Alicia finds and confronts Melvin, and it is revealed that Laura joined Melvin's group after the destruction of the stadium. Enraged at this discovery, Alicia pivots and aims her gun at Laura, but instead, shoots John in the abdomen after John steps in front of Laura to protect her. A gunfight ensues, which ends with Alicia killing Melvin with her sharpened barrel shroud. Alicia makes it her mission to kill Laura and prevent her from saving John, as she believes Laura was with the Vultures from the beginning and thus had a hand in Madison's demise. Morgan convinces Alicia to stand down, reminding her that Madison would not have wanted her to become a killer and that killing Laura won't solve anything and will only cause an innocent man (John) to die. Alicia breaks down crying and leaves with Morgan. Laura reveals her real name to be June. After burying Nick, Alicia, Strand and Luciana part ways with Morgan's newfound group.

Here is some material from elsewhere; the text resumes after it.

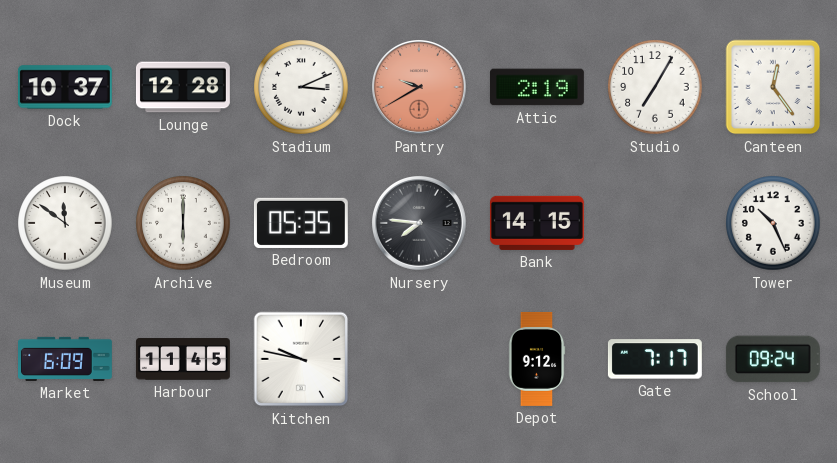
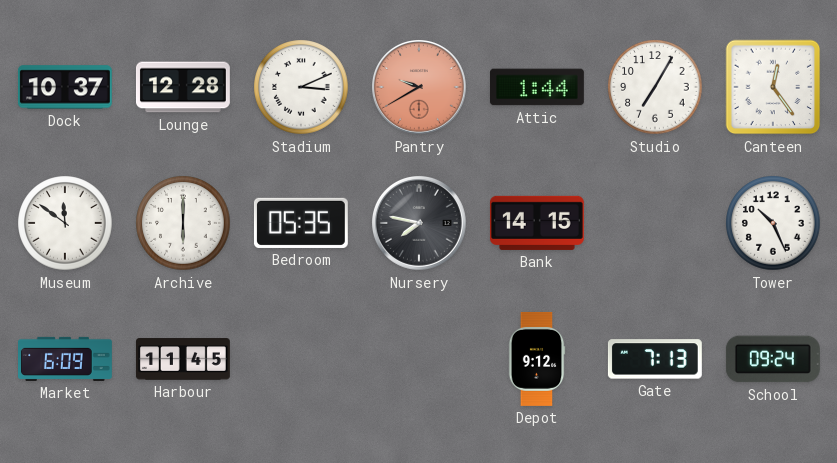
Attic: 2:19 -> 1:44
Nursery: 7:46 -> 7:47
Kitchen: 9:47 -> none
Gate: 7:17 -> 7:13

Weeks later, Alicia is emotionally damaged and broken after the death of her mother and brother. She takes refuge inside an abandoned house during a hurricane, and soon discovers Charlie is hiding there. Alicia expresses her rage and sadness at Charlie and is afraid she'll kill Charlie if they stay together. She later finds out that Charlie, guilt ridden over murdering Nick, came to the house with the intention of killing herself. The two are unable to leave the house because of the storm outside, so they resolve to wait it out together. The storm becomes too severe and Alicia and Charlie are forced to go inside the basement. However, they become trapped inside as the basement floods with water. Charlie panics when she realizes she is going to drown. Not wanting to become a walker after she dies, Charlie begs Alicia to shoot her in the head, but Alicia is reminded of what her mother died for and cannot bring herself to pull the trigger. A walker trapped atop a tree by the house falls and collapses on the exit hatch of the basement, allowing Alicia and Charlie to leave. Alicia resolves to bring Charlie with her.

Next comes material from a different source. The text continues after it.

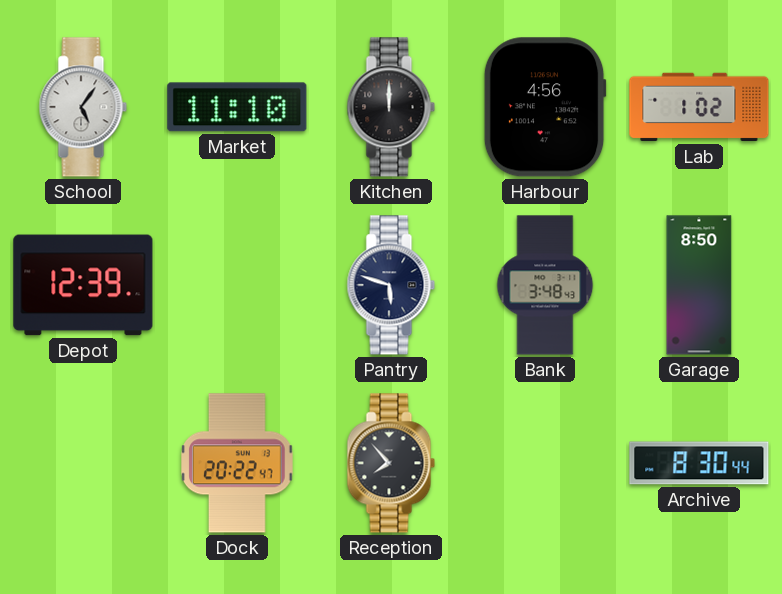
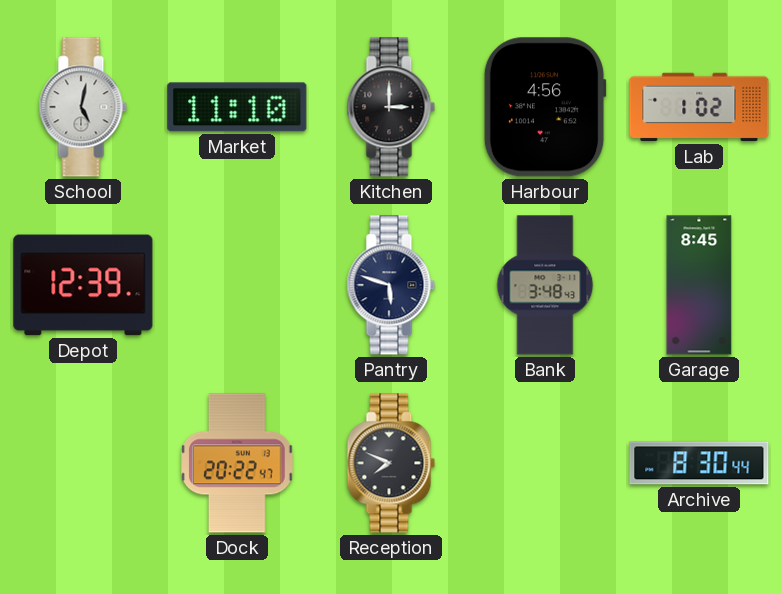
School: 5:06 -> 5:02
Kitchen: 12:00 -> 3:00
Garage: 8:50 -> 8:45
Reception: 7:53 -> 7:49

Alicia and Charlie are eventually reunited with Morgan, Strand, Luciana, Althea, John and June, and newcomers. The group are soon attacked by Martha, a woman who lost her mind after the death of her husband. The group take refuge inside a hospital, but the building becomes surrounded by walkers. Later on, Martha poisons Alicia and the group with anti-freeze, but they are saved by Morgan, when he arrives with alcohol.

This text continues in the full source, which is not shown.